(Saved data entries)
========

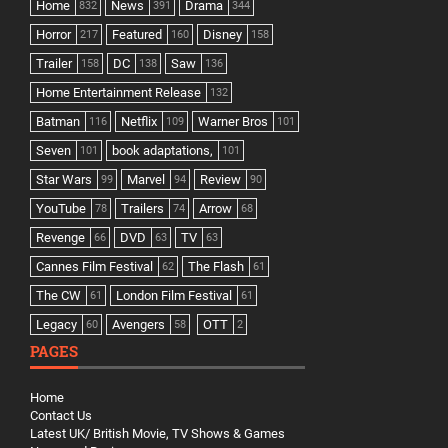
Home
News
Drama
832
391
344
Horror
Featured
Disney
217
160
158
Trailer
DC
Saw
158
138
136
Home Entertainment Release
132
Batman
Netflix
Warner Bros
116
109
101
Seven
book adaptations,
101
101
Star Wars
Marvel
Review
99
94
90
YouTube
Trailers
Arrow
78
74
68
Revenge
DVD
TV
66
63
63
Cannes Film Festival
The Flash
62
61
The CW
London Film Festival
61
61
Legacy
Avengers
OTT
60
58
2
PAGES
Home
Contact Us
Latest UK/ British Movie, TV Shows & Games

========

■ **Aim of the task**
Repeat every record above exactly, but drop the pictures.

■ **Exercise answer**
Home
News
Drama
832
391
344
Horror
Featured
Disney
217
160
158
Trailer
DC
Saw
158
138
136
Home Entertainment Release
132
Batman
Netflix
Warner Bros
116
109
101
Seven
book adaptations,
101
101
Star Wars
Marvel
Review
99
94
90
YouTube
Trailers
Arrow
78
74
68
Revenge
DVD
TV
66
63
63
Cannes Film Festival
The Flash
62
61
The CW
London Film Festival
61
61
Legacy
Avengers
OTT
60
58
2
PAGES
Home
Contact Us
Latest UK/ British Movie, TV Shows & Games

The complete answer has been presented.